00:21:35.200 Then you could encounter issues based on the load path; thus, you have dependency problems. I have dealt with this in the Rails codebase for a long time.
00:22:09.770 It results in brittle code, and I prefer to avoid this. For instance, this is how the entry file for NanoSee, a static site generator, works.
00:22:43.480 In NanoSee, instead of doing requires individually, you're simply eager loading everything within the project, which streamlines the process.
00:23:09.410 With this setup, if you add a file to the project, you won't have to remember to add it to the requires manually; it makes maintenance much easier.

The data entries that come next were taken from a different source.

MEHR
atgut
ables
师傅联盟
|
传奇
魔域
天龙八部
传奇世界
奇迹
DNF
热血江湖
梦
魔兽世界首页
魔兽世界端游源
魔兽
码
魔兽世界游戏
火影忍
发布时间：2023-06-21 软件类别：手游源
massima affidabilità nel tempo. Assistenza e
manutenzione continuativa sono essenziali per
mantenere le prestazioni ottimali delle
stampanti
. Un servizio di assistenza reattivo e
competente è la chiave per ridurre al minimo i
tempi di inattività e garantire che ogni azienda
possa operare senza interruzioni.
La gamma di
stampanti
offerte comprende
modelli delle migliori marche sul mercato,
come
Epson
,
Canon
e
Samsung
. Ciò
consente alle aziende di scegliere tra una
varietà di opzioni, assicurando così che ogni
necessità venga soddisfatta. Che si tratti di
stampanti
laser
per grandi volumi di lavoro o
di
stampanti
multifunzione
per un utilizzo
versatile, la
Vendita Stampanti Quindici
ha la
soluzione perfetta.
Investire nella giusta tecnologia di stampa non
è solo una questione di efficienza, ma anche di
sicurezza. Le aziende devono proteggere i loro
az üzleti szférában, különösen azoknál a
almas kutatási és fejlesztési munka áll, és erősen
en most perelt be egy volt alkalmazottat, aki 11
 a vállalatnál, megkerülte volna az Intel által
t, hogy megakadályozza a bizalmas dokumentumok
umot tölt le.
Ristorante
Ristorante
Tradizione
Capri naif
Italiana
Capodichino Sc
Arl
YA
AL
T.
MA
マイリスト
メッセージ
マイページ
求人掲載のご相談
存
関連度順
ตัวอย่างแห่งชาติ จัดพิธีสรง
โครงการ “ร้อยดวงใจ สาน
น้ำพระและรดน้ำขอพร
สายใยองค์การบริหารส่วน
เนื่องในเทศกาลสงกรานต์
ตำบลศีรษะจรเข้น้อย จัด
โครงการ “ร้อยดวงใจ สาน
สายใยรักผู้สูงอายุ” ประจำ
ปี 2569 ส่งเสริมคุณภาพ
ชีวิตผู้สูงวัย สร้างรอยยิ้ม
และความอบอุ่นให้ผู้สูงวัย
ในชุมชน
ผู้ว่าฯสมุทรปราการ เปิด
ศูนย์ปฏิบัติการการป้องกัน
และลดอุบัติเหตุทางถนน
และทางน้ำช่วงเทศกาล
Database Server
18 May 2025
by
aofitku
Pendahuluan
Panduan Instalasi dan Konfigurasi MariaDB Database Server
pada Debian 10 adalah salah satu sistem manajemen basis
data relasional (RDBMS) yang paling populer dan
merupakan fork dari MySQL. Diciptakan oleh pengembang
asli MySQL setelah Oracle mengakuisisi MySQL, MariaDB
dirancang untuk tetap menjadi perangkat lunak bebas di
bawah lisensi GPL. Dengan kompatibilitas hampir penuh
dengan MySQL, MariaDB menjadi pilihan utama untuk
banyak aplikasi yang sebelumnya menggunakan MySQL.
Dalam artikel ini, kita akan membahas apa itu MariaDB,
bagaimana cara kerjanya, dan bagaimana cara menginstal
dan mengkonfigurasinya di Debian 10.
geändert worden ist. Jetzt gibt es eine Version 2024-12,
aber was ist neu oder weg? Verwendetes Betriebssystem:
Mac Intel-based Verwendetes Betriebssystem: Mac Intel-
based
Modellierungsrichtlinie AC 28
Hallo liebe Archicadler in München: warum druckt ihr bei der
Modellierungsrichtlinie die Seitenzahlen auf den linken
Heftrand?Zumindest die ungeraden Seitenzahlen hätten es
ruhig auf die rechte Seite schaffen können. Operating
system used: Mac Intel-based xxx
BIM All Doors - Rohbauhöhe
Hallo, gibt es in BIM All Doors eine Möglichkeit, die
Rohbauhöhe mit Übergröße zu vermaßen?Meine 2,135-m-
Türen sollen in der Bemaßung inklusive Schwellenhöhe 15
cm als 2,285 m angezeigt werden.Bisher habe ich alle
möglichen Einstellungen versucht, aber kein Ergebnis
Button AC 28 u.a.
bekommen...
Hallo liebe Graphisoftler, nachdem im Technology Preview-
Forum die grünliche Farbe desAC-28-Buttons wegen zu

00:23:38.930 Zeitwerk, which is used in NanoSee, allows everything to be reachable without explicitly requiring them, streamlining the coding experience.
00:24:03.780 Let's now understand how Rails autoloads and what issues it entails, as well as how Zeitwerk addresses those problems.
00:24:32.740 To do that, let me quickly make a refresher on constants so we have a clear idea of how they work.
00:25:04.720 In programming languages, constants are a straightforward concept. However, in Ruby, they are a rich topic, and this aspect is crucial for understanding.
00:25:38.090 When assigning a constant in Ruby, you are essentially creating a storage space, similar to variables. Constants provide a name for that storage space, which will hold the object.
00:26:06.570 For instance, a module or class keyword stores the class object in the corresponding constant name. This means that constants belong to modules, which have their own sets of constants.
00:26:30.430 When defining a constant, remember that they belong physically to the module. This means that the context of where you define your constants matters in Ruby.
00:27:06.540 For example, when defining a hotel constant, it belongs to the object at the top level. If you define a pricing constant inside the hotel, it belongs to that module instead.
00:27:37.680 Now, let's talk about how we resolve constants. This has to do with the concept of nesting and the importance of ancestors.
00:28:10.060 When you reference a constant, Ruby checks the nesting, and if it doesn't find it there, it goes up the ancestors. If it's relative, Ruby checks the inner namespace first.
00:28:53.680 For example, if the innermost class is a module, Ruby will search the object before triggering a name error.
00:29:21.100 Thus, Ruby's const_missing callback receives the name of a constant that wasn’t defined previously and searches for that.
00:29:57.010 This callback tries to find the corresponding file that should define that constant, but the technique has limitations and is not foolproof.
00:30:30.430 The problem arises due to the absence of a locking mechanism, which Rails uses to ensure thread safety. This is a big limitation with that approach.
00:30:54.370 For instance, if multiple threads are trying to resolve constants, it creates race conditions that can make it difficult to manage efficiently.
00:31:35.200 This is why Zeitwerk, by leveraging the module autoload feature, is designed to address these issues effectively.
00:32:10.000 At a high level, it autoloads constants defined under specific namespaces as well as within individual class and module contexts.
00:32:56.000 The goal with Zeitwerk's approach is to ensure that whenever a constant is referenced, it automatically loads the relevant file that defines it.
00:33:30.000 In this scheme, when you call setup, Zeitwerk traverses the root directories and sets an autoload for constants defined there.
00:34:10.500 To summarize, we have seen how constant loading works in both Rails and Zeitwerk and how Zeitwerk rectifies the existing limitations.
00:34:40.240 Under Zeitwerk, the goal is to automate file loading for constants effectively, thus reducing the manual efforts previously needed to include them.
00:35:20.360 In conclusion, Zeitwerk will be the default autoloader in Rails 6 and will greatly enhance the developer experience by removing the need for explicit requires.
00:36:00.780 Thank you for your attention, and now I will take any questions.